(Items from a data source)
——

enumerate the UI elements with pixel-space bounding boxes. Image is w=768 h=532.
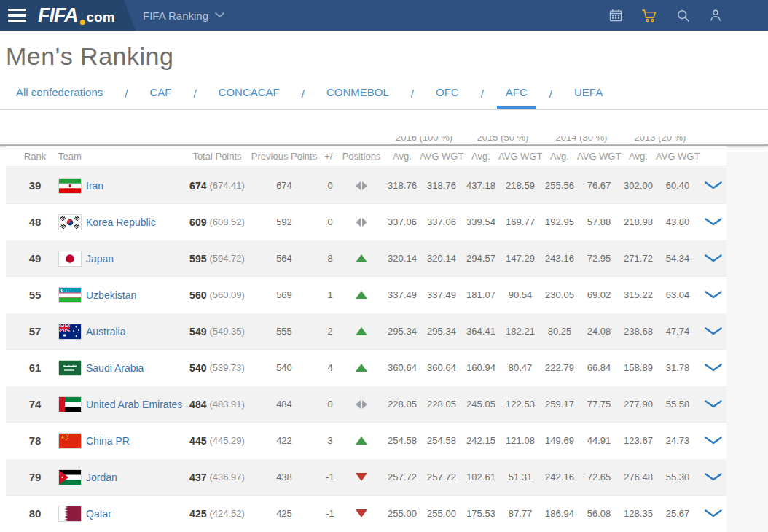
total-points: 540 bbox=[189, 362, 206, 374]
expand-chevron-icon[interactable] bbox=[705, 218, 722, 226]
stat-value: 245.05 bbox=[463, 399, 498, 410]
team-link[interactable]: Korea Republic bbox=[86, 216, 156, 228]
tab-separator: / bbox=[411, 87, 414, 100]
expand-chevron-icon[interactable] bbox=[705, 327, 722, 335]
stat-value: 337.06 bbox=[385, 216, 420, 227]
tab-concacaf[interactable]: CONCACAF bbox=[210, 78, 289, 109]
col-header-avg-wgt: AVG WGT bbox=[420, 151, 463, 162]
table-row[interactable]: 57Australia549(549.35)5552295.34295.3436… bbox=[6, 313, 726, 349]
team-link[interactable]: United Arab Emirates bbox=[86, 399, 182, 410]
table-row[interactable]: 80Qatar425(424.52)425-1255.00255.00175.5… bbox=[6, 495, 726, 531]
stat-value: 31.78 bbox=[656, 362, 700, 373]
stat-value: 80.25 bbox=[542, 326, 577, 337]
stat-value: 255.56 bbox=[542, 180, 577, 191]
stat-value: 318.76 bbox=[385, 180, 420, 191]
rank-value: 61 bbox=[6, 361, 54, 374]
team-link[interactable]: Saudi Arabia bbox=[86, 362, 144, 374]
table-row[interactable]: 78China PR445(445.29)4223254.58254.58242… bbox=[6, 422, 726, 458]
menu-icon[interactable] bbox=[8, 9, 26, 23]
previous-points: 540 bbox=[246, 362, 322, 373]
stat-value: 238.68 bbox=[621, 326, 656, 337]
stat-value: 121.08 bbox=[498, 435, 542, 446]
table-row[interactable]: 74United Arab Emirates484(483.91)4840228… bbox=[6, 386, 726, 422]
stat-value: 222.79 bbox=[542, 362, 577, 373]
expand-chevron-icon[interactable] bbox=[705, 254, 722, 262]
stat-value: 218.98 bbox=[621, 216, 656, 227]
expand-chevron-icon[interactable] bbox=[705, 291, 722, 299]
stat-value: 63.04 bbox=[656, 289, 700, 300]
table-row[interactable]: 39Iran674(674.41)6740318.76318.76437.182… bbox=[6, 167, 726, 203]
expand-chevron-icon[interactable] bbox=[705, 400, 722, 408]
tab-afc[interactable]: AFC bbox=[497, 78, 536, 109]
total-points: 437 bbox=[189, 472, 206, 483]
tab-separator: / bbox=[481, 87, 484, 100]
fifa-logo[interactable]: FIFA com bbox=[38, 6, 115, 26]
table-row[interactable]: 55Uzbekistan560(560.09)5691337.49337.491… bbox=[6, 276, 726, 313]
total-points: 674 bbox=[189, 180, 206, 192]
cart-icon[interactable] bbox=[640, 7, 658, 23]
stat-value: 56.08 bbox=[577, 508, 621, 519]
topbar-nav-dropdown[interactable]: FIFA Ranking bbox=[143, 0, 224, 31]
col-header-team: Team bbox=[54, 151, 188, 162]
search-icon[interactable] bbox=[675, 8, 691, 23]
previous-points: 438 bbox=[246, 472, 322, 482]
position-change: 1 bbox=[322, 289, 338, 300]
user-icon[interactable] bbox=[708, 7, 723, 23]
total-points-exact: (445.29) bbox=[209, 435, 244, 446]
team-link[interactable]: Australia bbox=[86, 326, 125, 337]
team-link[interactable]: Iran bbox=[86, 180, 103, 192]
total-points: 560 bbox=[189, 289, 206, 301]
stat-value: 76.67 bbox=[577, 180, 621, 191]
expand-chevron-icon[interactable] bbox=[705, 437, 722, 445]
tab-caf[interactable]: CAF bbox=[141, 78, 180, 109]
rank-value: 57 bbox=[6, 325, 54, 337]
previous-points: 564 bbox=[246, 253, 322, 264]
table-row[interactable]: 49Japan595(594.72)5648320.14320.14294.57… bbox=[6, 240, 726, 276]
team-link[interactable]: China PR bbox=[86, 435, 130, 447]
expand-chevron-icon[interactable] bbox=[705, 364, 722, 372]
tab-separator: / bbox=[302, 87, 305, 100]
team-link[interactable]: Uzbekistan bbox=[86, 289, 136, 301]
tab-uefa[interactable]: UEFA bbox=[565, 78, 611, 109]
topbar-icons bbox=[608, 0, 723, 31]
rank-value: 74 bbox=[6, 398, 54, 410]
table-row[interactable]: 79Jordan437(436.97)438-1257.72257.72102.… bbox=[6, 458, 726, 495]
col-header-previous-points: Previous Points bbox=[246, 151, 322, 162]
team-link[interactable]: Qatar bbox=[86, 508, 111, 520]
ranking-table: Rank Team Total Points Previous Points +… bbox=[6, 146, 726, 531]
stat-value: 72.95 bbox=[577, 253, 621, 264]
table-row[interactable]: 61Saudi Arabia540(539.73)5404360.64360.6… bbox=[6, 349, 726, 386]
previous-points: 592 bbox=[246, 216, 322, 227]
content-gap bbox=[0, 110, 768, 136]
tab-all-confederations[interactable]: All confederations bbox=[7, 78, 111, 109]
expand-chevron-icon[interactable] bbox=[705, 509, 722, 517]
calendar-icon[interactable] bbox=[608, 7, 623, 23]
team-link[interactable]: Japan bbox=[86, 253, 114, 265]
stat-value: 87.77 bbox=[498, 508, 542, 519]
stat-value: 254.58 bbox=[385, 435, 420, 446]
stat-value: 51.31 bbox=[498, 472, 542, 482]
team-link[interactable]: Jordan bbox=[86, 472, 117, 483]
tab-ofc[interactable]: OFC bbox=[427, 78, 468, 109]
table-row[interactable]: 48Korea Republic609(608.52)5920337.06337… bbox=[6, 203, 726, 240]
stat-value: 320.14 bbox=[385, 253, 420, 264]
logo-text-com: com bbox=[87, 10, 115, 24]
total-points: 445 bbox=[189, 435, 206, 447]
trend-up-icon bbox=[356, 291, 367, 299]
stat-value: 318.76 bbox=[420, 180, 463, 191]
stat-value: 60.40 bbox=[656, 180, 700, 191]
col-header-avg: Avg. bbox=[621, 151, 656, 162]
logo-text-fifa: FIFA bbox=[38, 6, 78, 26]
stat-value: 255.00 bbox=[420, 508, 463, 519]
saudi-arabia-flag-icon bbox=[58, 360, 82, 376]
stat-value: 55.58 bbox=[656, 399, 700, 410]
stat-value: 302.00 bbox=[621, 180, 656, 191]
stat-value: 43.80 bbox=[656, 216, 700, 227]
stat-value: 77.75 bbox=[577, 399, 621, 410]
expand-chevron-icon[interactable] bbox=[705, 181, 722, 189]
tab-conmebol[interactable]: CONMEBOL bbox=[318, 78, 398, 109]
expand-chevron-icon[interactable] bbox=[705, 473, 722, 481]
logo-dot bbox=[80, 20, 85, 25]
table-header-row: Rank Team Total Points Previous Points +… bbox=[6, 146, 726, 167]
rank-value: 80 bbox=[6, 507, 54, 520]
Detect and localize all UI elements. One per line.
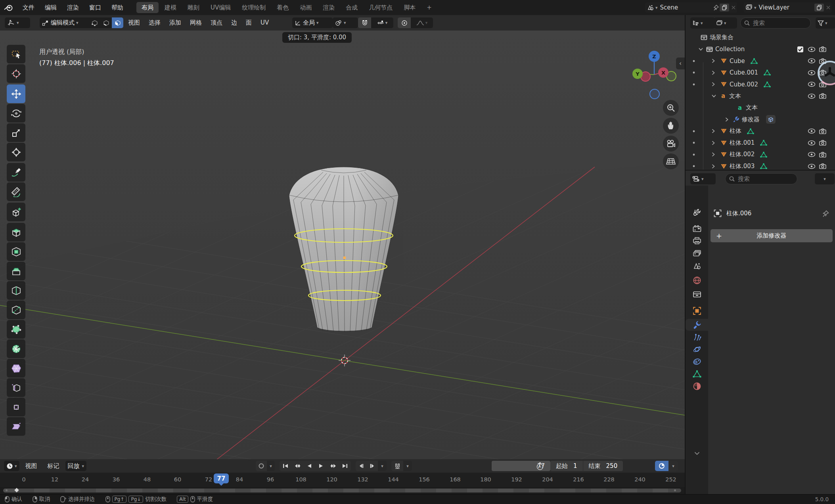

——

**WHAT IS NEEDED**
Quote every record above exactly, leaving out any pictures.

**PROBLEM SOLUTION**
enumerate the UI elements with pixel-space bounding boxes. Image is w=768 h=532.
total-points: 540 bbox=[189, 362, 206, 374]
expand-chevron-icon[interactable] bbox=[705, 218, 722, 226]
stat-value: 245.05 bbox=[463, 399, 498, 410]
team-link[interactable]: Korea Republic bbox=[86, 216, 156, 228]
tab-separator: / bbox=[411, 87, 414, 100]
expand-chevron-icon[interactable] bbox=[705, 327, 722, 335]
stat-value: 337.06 bbox=[385, 216, 420, 227]
tab-concacaf[interactable]: CONCACAF bbox=[210, 78, 289, 109]
col-header-avg-wgt: AVG WGT bbox=[420, 151, 463, 162]
table-row[interactable]: 57Australia549(549.35)5552295.34295.3436… bbox=[6, 313, 726, 349]
team-link[interactable]: United Arab Emirates bbox=[86, 399, 182, 410]
table-row[interactable]: 80Qatar425(424.52)425-1255.00255.00175.5… bbox=[6, 495, 726, 531]
stat-value: 31.78 bbox=[656, 362, 700, 373]
stat-value: 80.25 bbox=[542, 326, 577, 337]
stat-value: 255.56 bbox=[542, 180, 577, 191]
stat-value: 318.76 bbox=[385, 180, 420, 191]
rank-value: 61 bbox=[6, 361, 54, 374]
team-link[interactable]: Saudi Arabia bbox=[86, 362, 144, 374]
table-row[interactable]: 78China PR445(445.29)4223254.58254.58242… bbox=[6, 422, 726, 458]
menu-icon[interactable] bbox=[8, 9, 26, 23]
previous-points: 540 bbox=[246, 362, 322, 373]
stat-value: 238.68 bbox=[621, 326, 656, 337]
stat-value: 121.08 bbox=[498, 435, 542, 446]
table-row[interactable]: 74United Arab Emirates484(483.91)4840228… bbox=[6, 386, 726, 422]
stat-value: 222.79 bbox=[542, 362, 577, 373]
expand-chevron-icon[interactable] bbox=[705, 254, 722, 262]
stat-value: 218.98 bbox=[621, 216, 656, 227]
expand-chevron-icon[interactable] bbox=[705, 291, 722, 299]
stat-value: 63.04 bbox=[656, 289, 700, 300]
table-row[interactable]: 39Iran674(674.41)6740318.76318.76437.182… bbox=[6, 167, 726, 203]
expand-chevron-icon[interactable] bbox=[705, 400, 722, 408]
tab-afc[interactable]: AFC bbox=[497, 78, 536, 109]
total-points: 437 bbox=[189, 472, 206, 483]
tab-separator: / bbox=[481, 87, 484, 100]
fifa-logo[interactable]: FIFA com bbox=[38, 6, 115, 26]
table-row[interactable]: 55Uzbekistan560(560.09)5691337.49337.491… bbox=[6, 276, 726, 313]
total-points: 674 bbox=[189, 180, 206, 192]
cart-icon[interactable] bbox=[640, 7, 658, 23]
stat-value: 56.08 bbox=[577, 508, 621, 519]
topbar-nav-dropdown[interactable]: FIFA Ranking bbox=[143, 0, 224, 31]
col-header-team: Team bbox=[54, 151, 188, 162]
search-icon[interactable] bbox=[675, 8, 691, 23]
previous-points: 438 bbox=[246, 472, 322, 482]
position-change: 1 bbox=[322, 289, 338, 300]
user-icon[interactable] bbox=[708, 7, 723, 23]
total-points-exact: (445.29) bbox=[209, 435, 244, 446]
team-link[interactable]: Australia bbox=[86, 326, 125, 337]
team-link[interactable]: Iran bbox=[86, 180, 103, 192]
total-points: 560 bbox=[189, 289, 206, 301]
stat-value: 76.67 bbox=[577, 180, 621, 191]
expand-chevron-icon[interactable] bbox=[705, 437, 722, 445]
tab-caf[interactable]: CAF bbox=[141, 78, 180, 109]
rank-value: 57 bbox=[6, 325, 54, 337]
previous-points: 564 bbox=[246, 253, 322, 264]
table-row[interactable]: 49Japan595(594.72)5648320.14320.14294.57… bbox=[6, 240, 726, 276]
team-link[interactable]: China PR bbox=[86, 435, 130, 447]
expand-chevron-icon[interactable] bbox=[705, 364, 722, 372]
tab-separator: / bbox=[302, 87, 305, 100]
team-link[interactable]: Uzbekistan bbox=[86, 289, 136, 301]
tab-uefa[interactable]: UEFA bbox=[565, 78, 611, 109]
topbar-icons bbox=[608, 0, 723, 31]
rank-value: 74 bbox=[6, 398, 54, 410]
table-row[interactable]: 79Jordan437(436.97)438-1257.72257.72102.… bbox=[6, 458, 726, 495]
col-header-previous-points: Previous Points bbox=[246, 151, 322, 162]
team-link[interactable]: Qatar bbox=[86, 508, 111, 520]
ranking-table: Rank Team Total Points Previous Points +… bbox=[6, 146, 726, 531]
stat-value: 72.95 bbox=[577, 253, 621, 264]
table-row[interactable]: 61Saudi Arabia540(539.73)5404360.64360.6… bbox=[6, 349, 726, 386]
previous-points: 592 bbox=[246, 216, 322, 227]
content-gap bbox=[0, 110, 768, 136]
tab-all-confederations[interactable]: All confederations bbox=[7, 78, 111, 109]
expand-chevron-icon[interactable] bbox=[705, 509, 722, 517]
calendar-icon[interactable] bbox=[608, 7, 623, 23]
team-link[interactable]: Japan bbox=[86, 253, 114, 265]
stat-value: 87.77 bbox=[498, 508, 542, 519]
stat-value: 254.58 bbox=[385, 435, 420, 446]
stat-value: 51.31 bbox=[498, 472, 542, 482]
team-link[interactable]: Jordan bbox=[86, 472, 117, 483]
tab-ofc[interactable]: OFC bbox=[427, 78, 468, 109]
table-row[interactable]: 48Korea Republic609(608.52)5920337.06337… bbox=[6, 203, 726, 240]
stat-value: 320.14 bbox=[385, 253, 420, 264]
logo-text-com: com bbox=[87, 10, 115, 24]
total-points: 445 bbox=[189, 435, 206, 447]
trend-up-icon bbox=[356, 291, 367, 299]
stat-value: 318.76 bbox=[420, 180, 463, 191]
stat-value: 60.40 bbox=[656, 180, 700, 191]
col-header-avg: Avg. bbox=[621, 151, 656, 162]
logo-text-fifa: FIFA bbox=[38, 6, 78, 26]
stat-value: 255.00 bbox=[420, 508, 463, 519]
saudi-arabia-flag-icon bbox=[58, 360, 82, 376]
stat-value: 55.58 bbox=[656, 399, 700, 410]
stat-value: 302.00 bbox=[621, 180, 656, 191]
stat-value: 43.80 bbox=[656, 216, 700, 227]
stat-value: 77.75 bbox=[577, 399, 621, 410]
expand-chevron-icon[interactable] bbox=[705, 181, 722, 189]
tab-conmebol[interactable]: CONMEBOL bbox=[318, 78, 398, 109]
expand-chevron-icon[interactable] bbox=[705, 473, 722, 481]
logo-dot bbox=[80, 20, 85, 25]
table-header-row: Rank Team Total Points Previous Points +… bbox=[6, 146, 726, 167]
rank-value: 80 bbox=[6, 507, 54, 520]
Detect and localize all UI elements. One per line.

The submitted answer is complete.